Development of ELISA for detection of antibody to African swine fever virus
The P72 and P30 structural proteins of African swine fever virus (ASFV) were expressed in the prokaryotic system. The expressed recombinant proteins were purified by Ni-NTA column, and each protein was expressed at MW of 72 and 30 kDa, respectively, and they were all soluble proteins. The Western blot test showed that the two recombinant proteins can be recognized by positive pig serum from African swine fever virus infection. Another tested by the ELISA method, the P72 recombinant protein showed better antigen-antibody reactivity to ASFV-positive serum than P30. The P72 recombinant protein was purified and coated to the microplate to develop the indirect-ELISA method for African swine fever antibody detection. 1,163 African swine fever negative sera collected from Taiwan pig farms were used to test the efficiency of the homemade indirect-ELISA kit, and the imported ASFV-positive serum was selected as a control serum. The results showed that taking the mean of negative serum plus 3 folds of standard deviations (3SD) as the cut-off value (Cut-off), the specificity of homemade indirect antibody-ELISA was 97.5%. A commercial African swine fever blocking ELISA kit was used to test 255 African swine fever negative swine sera from domestic pig farms. The results showed that the specificity of the detection was 100%.

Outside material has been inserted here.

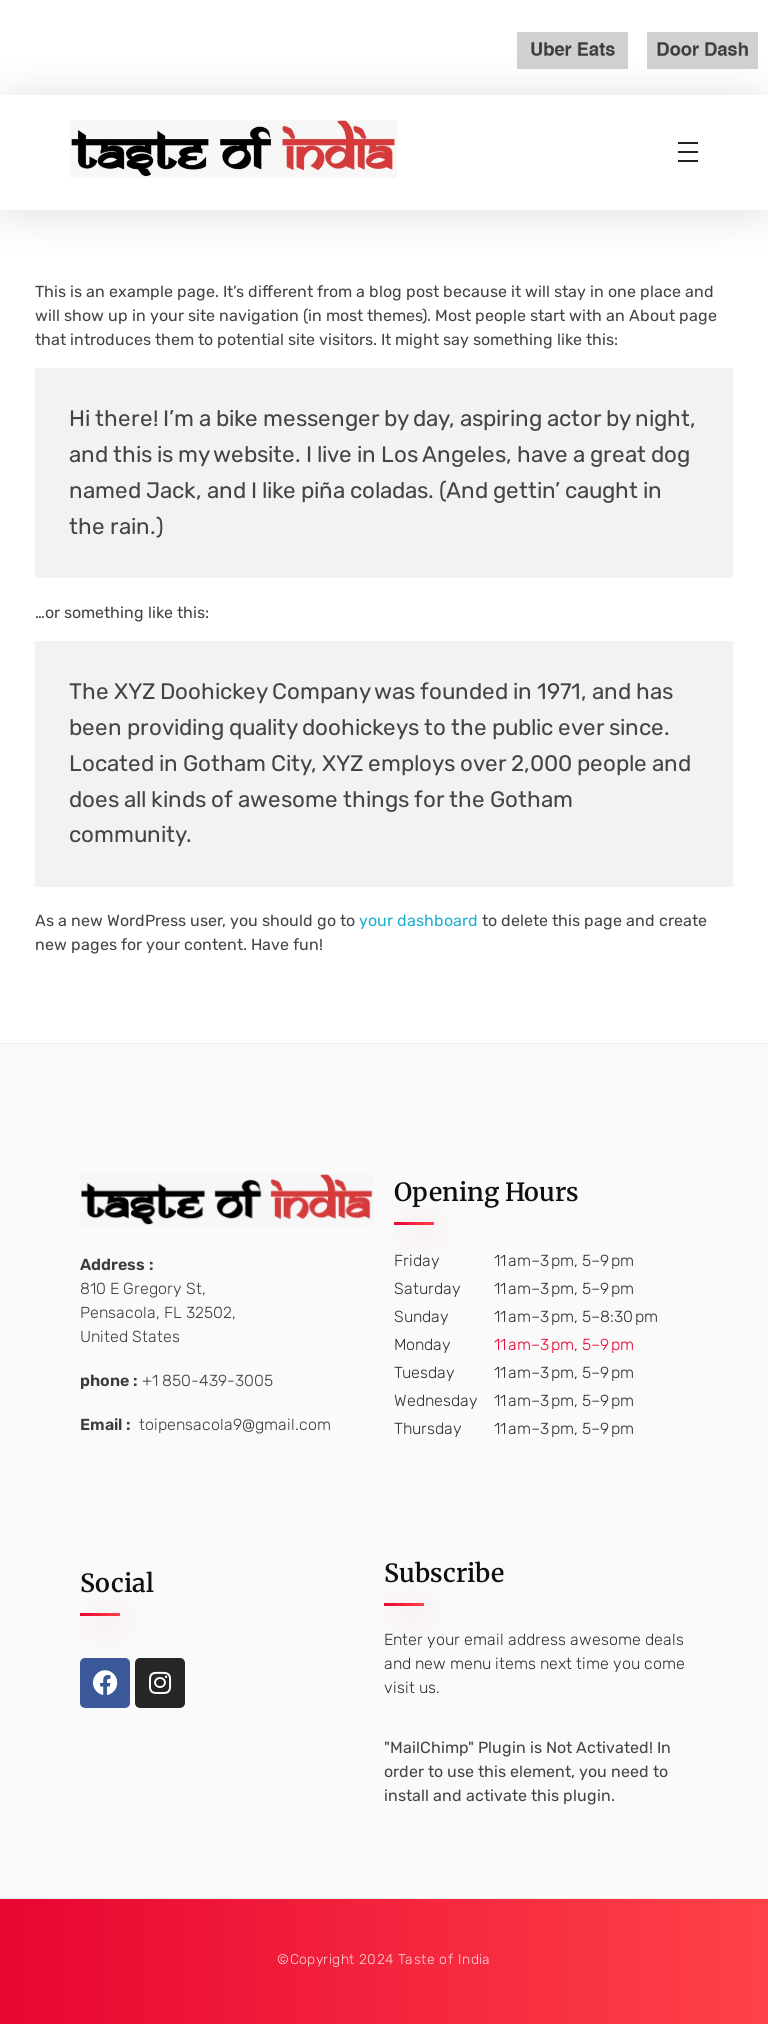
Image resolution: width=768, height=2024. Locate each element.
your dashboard (418, 920)
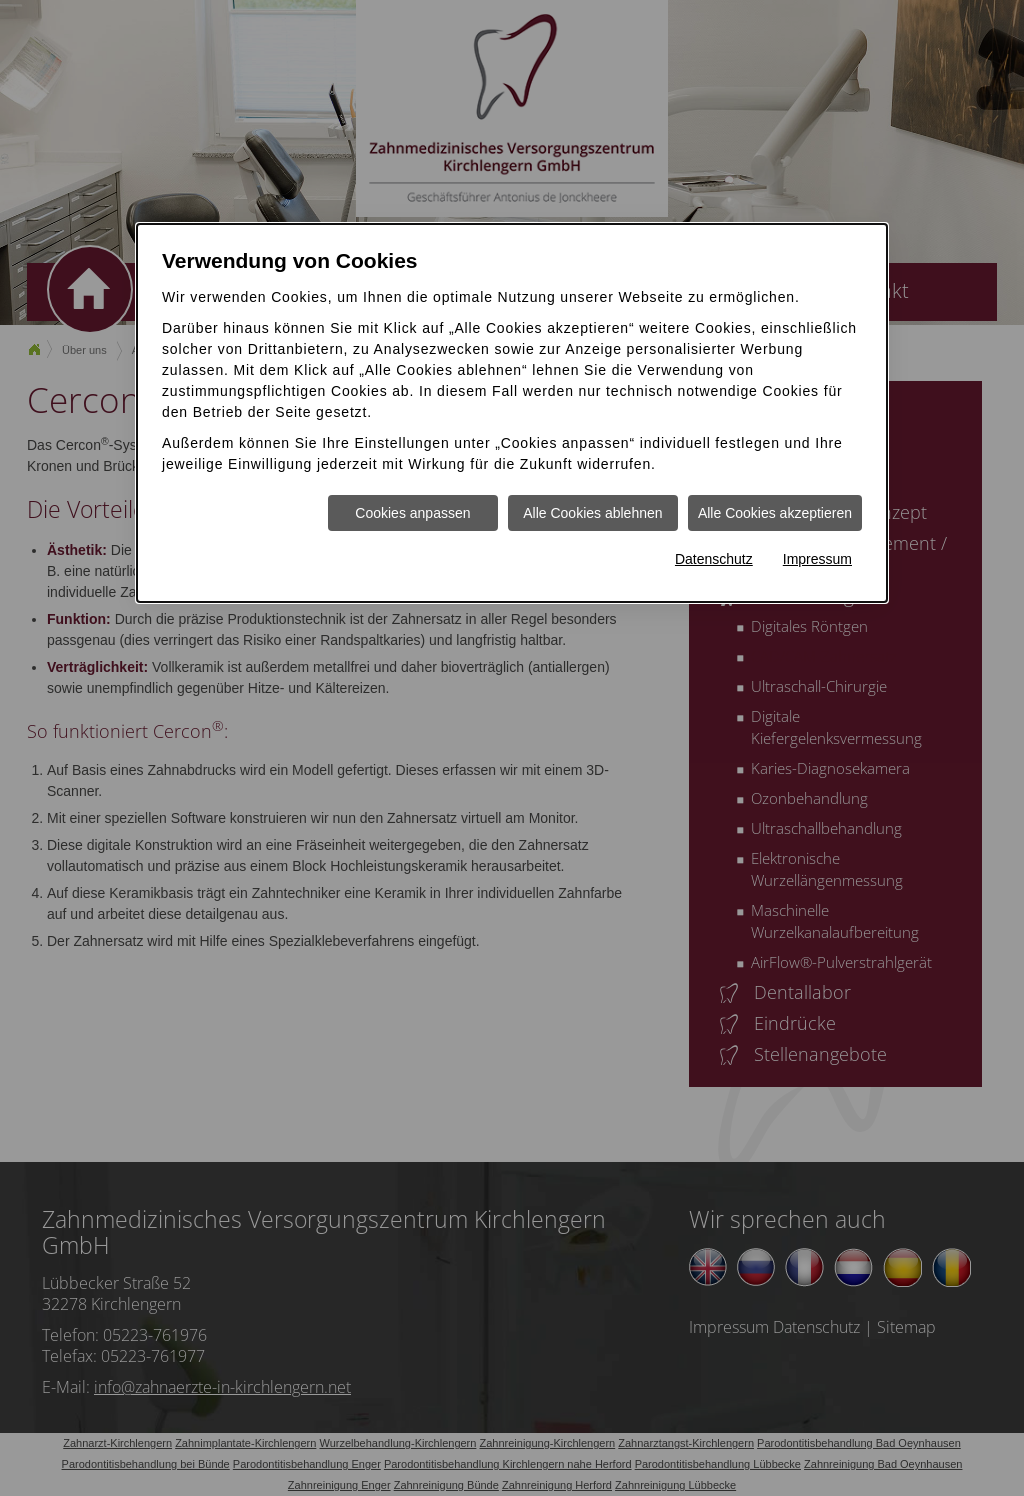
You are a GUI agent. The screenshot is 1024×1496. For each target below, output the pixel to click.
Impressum (817, 559)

Surveillance on Ephemeral Fever Virus Disease
Phylogenetic analysis of the surface glycoprotein (G) gene of 21 Taiwanese bovine ephemeral fever (BEF) virus isolates revealed that the identities of the nucleotide sequences ranged from 96.2% to 99.5%. Moreover, among the isolates identified in Hualien County, the isolates identified in 2019 were genetically more similar to the isolates from 2012 than those from 2014. Furthermore, the results suggest that the 2019 isolate strain came from the 1996-2012 endogenous groups. A cross neutralization test between the 2019 strain and the vaccine strain resulted in an R value of 0.88 b, indicating that the commercially available BEF vaccine still confers good protection against the 2019 strain. To evaluate the effectiveness of different adjuvants, available data from the BEF serological surveillance database were compared for four farms. Two weeks after administering vaccines adjuvanted with either phosphate aluminum gel or long-term W/O/W, the mean antibody titers were 142.03±35.39 and 430.54±257.25, respectively. The W/O/W-adjuvanted vaccine was more effective, not only eliciting 3.36X more antibody titers than the aluminum-gel, but also providing titers ≥ 4096 in 33.9% of vaccinated cattle. On the other hand, common side effects of this W/O/W adjuvanted vaccine included fever, anorexia for 2-3 days, and a drop in milk production in 5-9%of vaccinated cattle, with these side effects usually disappearing after 10 days. To try to minimize these side effects, one farm only administered a half dose booster shot to heifers. The heifers were found to be healthy and their mean antibody titer was 304.44±152.03 at day 81, which was roughly the same as the previous field tests where full doses were administered. We thus suggest that a reduction in either the volume of vaccine adjuvant, or the vaccine concentration administered in a single dose should make the new BEV vaccine safer as well as allow it to provide better lasting long-term immunity.